Search the material below for the word "Mark". Copy every line where it is found.

### RECORDS TO USE
'''

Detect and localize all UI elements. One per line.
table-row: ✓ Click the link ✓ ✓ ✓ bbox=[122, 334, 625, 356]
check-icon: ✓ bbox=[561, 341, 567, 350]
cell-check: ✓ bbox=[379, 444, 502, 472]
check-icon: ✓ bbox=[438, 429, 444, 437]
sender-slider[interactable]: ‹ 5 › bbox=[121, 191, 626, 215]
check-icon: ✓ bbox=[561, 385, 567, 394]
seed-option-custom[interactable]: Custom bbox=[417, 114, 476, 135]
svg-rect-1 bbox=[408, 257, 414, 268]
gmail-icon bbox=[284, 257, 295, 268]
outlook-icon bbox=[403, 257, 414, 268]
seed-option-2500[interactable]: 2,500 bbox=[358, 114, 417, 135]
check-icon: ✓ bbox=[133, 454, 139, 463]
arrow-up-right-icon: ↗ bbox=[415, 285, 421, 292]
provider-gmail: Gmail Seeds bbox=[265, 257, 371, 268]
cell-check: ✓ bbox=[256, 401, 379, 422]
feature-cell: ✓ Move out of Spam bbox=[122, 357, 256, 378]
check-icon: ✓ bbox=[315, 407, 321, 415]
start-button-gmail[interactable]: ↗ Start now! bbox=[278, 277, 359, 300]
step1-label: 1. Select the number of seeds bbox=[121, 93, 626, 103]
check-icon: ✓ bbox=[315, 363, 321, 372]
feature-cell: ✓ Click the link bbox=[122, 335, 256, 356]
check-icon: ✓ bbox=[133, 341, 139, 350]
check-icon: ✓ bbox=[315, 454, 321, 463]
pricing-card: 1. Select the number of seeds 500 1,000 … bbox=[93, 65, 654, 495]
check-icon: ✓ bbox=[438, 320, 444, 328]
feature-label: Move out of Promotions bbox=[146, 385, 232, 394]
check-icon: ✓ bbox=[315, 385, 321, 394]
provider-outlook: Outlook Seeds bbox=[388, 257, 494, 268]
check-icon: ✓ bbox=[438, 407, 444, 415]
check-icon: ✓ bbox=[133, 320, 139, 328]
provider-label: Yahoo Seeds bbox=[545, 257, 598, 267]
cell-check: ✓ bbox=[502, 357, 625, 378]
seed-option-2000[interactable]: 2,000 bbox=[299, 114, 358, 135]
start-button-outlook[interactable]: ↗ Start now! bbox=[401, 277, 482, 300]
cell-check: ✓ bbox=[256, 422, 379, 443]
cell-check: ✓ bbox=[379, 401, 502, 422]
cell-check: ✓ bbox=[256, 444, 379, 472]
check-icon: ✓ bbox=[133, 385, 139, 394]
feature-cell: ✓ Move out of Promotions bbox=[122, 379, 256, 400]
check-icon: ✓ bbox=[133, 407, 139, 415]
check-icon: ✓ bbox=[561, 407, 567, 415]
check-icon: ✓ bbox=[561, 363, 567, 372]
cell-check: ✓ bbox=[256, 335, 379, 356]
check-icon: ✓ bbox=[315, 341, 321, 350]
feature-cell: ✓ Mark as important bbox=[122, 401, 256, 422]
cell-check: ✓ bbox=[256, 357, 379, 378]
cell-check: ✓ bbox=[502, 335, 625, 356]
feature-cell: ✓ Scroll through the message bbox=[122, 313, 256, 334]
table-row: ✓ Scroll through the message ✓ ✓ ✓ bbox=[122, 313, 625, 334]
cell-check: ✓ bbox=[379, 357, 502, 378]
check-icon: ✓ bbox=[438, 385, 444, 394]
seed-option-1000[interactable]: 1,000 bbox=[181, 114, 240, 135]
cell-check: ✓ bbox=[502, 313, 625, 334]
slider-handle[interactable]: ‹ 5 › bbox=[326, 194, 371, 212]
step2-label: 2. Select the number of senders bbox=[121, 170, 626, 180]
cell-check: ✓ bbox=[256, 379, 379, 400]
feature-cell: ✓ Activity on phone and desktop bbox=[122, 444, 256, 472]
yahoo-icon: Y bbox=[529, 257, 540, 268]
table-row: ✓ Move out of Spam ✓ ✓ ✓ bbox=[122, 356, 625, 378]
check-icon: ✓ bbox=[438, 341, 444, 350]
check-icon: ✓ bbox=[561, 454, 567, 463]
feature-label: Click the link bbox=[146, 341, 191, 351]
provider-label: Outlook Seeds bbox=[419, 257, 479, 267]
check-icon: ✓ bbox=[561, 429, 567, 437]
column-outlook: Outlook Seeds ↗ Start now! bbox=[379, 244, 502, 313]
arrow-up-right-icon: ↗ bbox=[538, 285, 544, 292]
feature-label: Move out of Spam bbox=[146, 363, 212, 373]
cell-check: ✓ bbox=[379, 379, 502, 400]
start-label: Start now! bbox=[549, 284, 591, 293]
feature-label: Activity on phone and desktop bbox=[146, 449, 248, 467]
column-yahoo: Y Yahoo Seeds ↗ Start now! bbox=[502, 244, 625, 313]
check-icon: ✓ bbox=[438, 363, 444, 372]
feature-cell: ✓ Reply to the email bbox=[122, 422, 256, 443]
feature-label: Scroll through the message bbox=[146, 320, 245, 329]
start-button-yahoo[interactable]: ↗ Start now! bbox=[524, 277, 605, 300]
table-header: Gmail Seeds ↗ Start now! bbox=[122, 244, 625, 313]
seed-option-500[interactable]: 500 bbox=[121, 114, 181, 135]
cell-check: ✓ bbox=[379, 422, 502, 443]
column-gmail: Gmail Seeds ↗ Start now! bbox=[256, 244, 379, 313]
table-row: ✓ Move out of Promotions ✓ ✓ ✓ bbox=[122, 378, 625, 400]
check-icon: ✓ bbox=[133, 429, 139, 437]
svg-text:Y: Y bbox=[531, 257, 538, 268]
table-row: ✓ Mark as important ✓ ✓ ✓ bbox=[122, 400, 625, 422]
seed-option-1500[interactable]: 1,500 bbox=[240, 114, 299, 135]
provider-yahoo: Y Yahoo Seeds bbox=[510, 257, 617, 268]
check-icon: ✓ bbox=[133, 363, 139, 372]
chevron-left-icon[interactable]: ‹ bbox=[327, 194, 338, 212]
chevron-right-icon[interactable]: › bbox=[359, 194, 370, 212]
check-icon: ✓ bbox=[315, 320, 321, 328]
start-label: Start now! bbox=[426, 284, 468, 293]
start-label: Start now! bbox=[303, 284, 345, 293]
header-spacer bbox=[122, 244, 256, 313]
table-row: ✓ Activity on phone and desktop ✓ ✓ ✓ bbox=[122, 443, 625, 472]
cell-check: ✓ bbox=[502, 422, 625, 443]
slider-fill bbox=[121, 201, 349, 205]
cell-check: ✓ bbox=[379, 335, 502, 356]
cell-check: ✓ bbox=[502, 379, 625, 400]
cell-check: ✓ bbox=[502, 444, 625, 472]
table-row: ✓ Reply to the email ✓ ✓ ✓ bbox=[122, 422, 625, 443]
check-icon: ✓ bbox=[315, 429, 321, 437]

'''

### REPLY TO THE EXERCISE
feature-cell: ✓ Mark as important bbox=[122, 401, 256, 422]
table-row: ✓ Mark as important ✓ ✓ ✓ bbox=[122, 400, 625, 422]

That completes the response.